Thursday, February 18, 2010

Important Metadata tables for PL/SQL Develper

The following are some views a PL/SQL developer is most likely to find useful:
USER_DEPENDENCIES
The dependencies to and from objects you own. This view is mostly used by Oracle to mark objects INVALID when necessary, and also by IDEs to display the dependency information in their object browsers.

USER_ERRORS
The current set of errors for all stored objects you own. This view is accessed by the SHOW ERRORS SQL*Plus command, described in Chapter 2. You can, however, write your own queries against it as well.

USER_OBJECTS
The objects you own.

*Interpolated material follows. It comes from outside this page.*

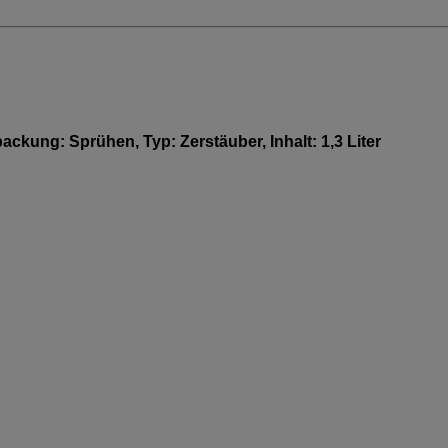
ackung: Sprühen, Typ: Zerstäuber, Inhalt: 1,3 Liter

You can, for instance, use this view to see if an object is marked INVALID, find all the packages that have “EMP” in their names, etc.

USER_OBJECT_SIZE
The size of the objects you own. Actually, this view will show you the source, parsed, and compile sizes for your code. Use it to identify the large programs in your environment, good candidates for pinning into the SGA.

USER_PLSQL_OBJECT_SETTINGS
(Introduced in Oracle Database 10g Release 1) Information about the characteristics of a PL/SQL object that can be modified through the ALTER and SET DDL commands, such as the optimization level, debug settings, and more.

USER_PROCEDURES
(Introduced in Oracle9i Database Release 1) Information about stored programs, such as the AUTHID setting, whether the program was defined as DETERMINISTIC, and so on

USER_SOURCE
The text source code for all objects you own (in Oracle9i Database and above, including database triggers and Java source). This is a very handy view, because you can run all sorts of analysis of the source code against it using SQL and, in particular, Oracle Text.

USER_TRIGGERS and USER_TRIG_COLUMNS
The database triggers you own, and any columns identified with the triggers. You can write programs against this view to enable or disable triggers for a particular table.

USER_ARGUMENTS
The arguments (parameters) in all the procedures and functions in your schema.